1 + 1/2 + 1/3 + 1/4 + ..... + 1/50 < 1 + (1/2 + 1/2) + (1/4 + 1/4 + 1/4 + 1/4) + (1/8 + 1/8 + ....8 terms) + (1/16 + 1/16 + ...16 terms) + (1/32 + 1/32 + ....19terms) = 1 + 1 + 1 + 1 + 1 + 19/32 = 5 + 19/32 = 179/32 ~ 5.6

Also 1 + 1/2 + 1/3 + 1/4 + .... + 1/50 > 1 + (1/3 + 1/3) + (1/9 + 1/9 + ..6 terms) + (1/27 + 1/27 + ...18 terms) + (1/81 + 1/81 + ...23 terms) = 1 + 2/3 + 2/3 + 2/3 + 23/81 = 3 + 23/81 = 266/81 ~ 3.3

So finally we can say for given expression that
3.3 < (1 + 1/2 + 1/3 + ....1/50) < 5.6

If I try to find this expression exactly, it comes out to be 4.5 approximately. So our above range is quite close to the actual value. But there is no method to find the actual value other than calculating it. smile

Kamal Lohia

 
Re: Some Fine Problems
by Neha Arora - Wednesday, 24 August 2011, 10:29 AM
  great site...great questions..thankss they are really helpful smile smile smile
Re: Some Fine Problems
by Neha Arora - Wednesday, 24 August 2011, 10:36 AM
  Can anyone pls explain the solution : 13a + 17b <221

How 13(a'+1) + 17(b'+1) =221 and (17-1)(13-1)-1 came into picture?
Re: Some Fine Problems
by Neha Arora - Wednesday, 24 August 2011, 12:48 PM
  hi Kamal

Can u pls elaborate on {162/2(1)(2)(3)} = {256/12} = 21.

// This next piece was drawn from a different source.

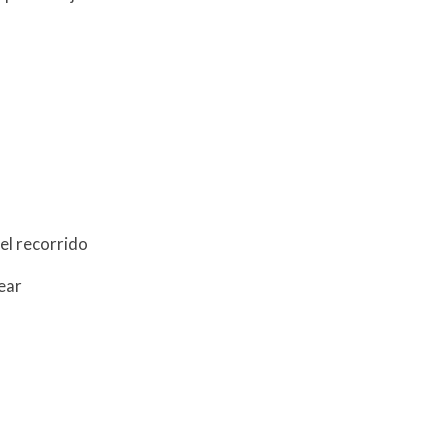
el recorrido
ear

How to solve these type of problems?

x + 2y + 3z = 16 or x + 2y + 3z <= 16

Thanks smile
Re: Some Fine Problems
by Rahul Patil - Friday, 2 September 2011, 07:38 AM
  Hii Kamal Sir, Can U please explain what does m=n (mod x) means???
How do we use it in number system problems???
Re: Some Fine Problems
by priyanka bansal - Friday, 9 September 2011, 05:58 PM
  kindly solve dis question plzzzzzzz sad

a 12 digit number is divisible by 72 consist of 4 and 6 only. find the no. of 6(largest possible number)
Re: Some Fine Problems
by TG Team - Friday, 9 September 2011, 06:37 PM
  666 444 444 444
Re: Some Fine Problems
by Kamal Joshi - Thursday, 13 October 2011, 09:05 PM
  Sir, 666 444 444 444 is not divisible by 8, it s divisible by 9, though. Don't you think the answer should be 664 444 444 464? because we are looking for a no. divisible by 72?
Re: Some Fine Problems
by TG Team - Friday, 14 October 2011, 12:35 PM
 

Hi Kamal smile

You are right. Number should be 664 444 444 464. But question was asking about the number of 6's in the number that should be 3 only. smile

Kamal Lohia

Re: Some Fine Problems
by Pritam Mishra - Monday, 17 August 2015, 10:50 PM
  i get addicted to totalgadha ....ur post just mesmerised me....last three digits of 2988^678 ..what will be its easy technique?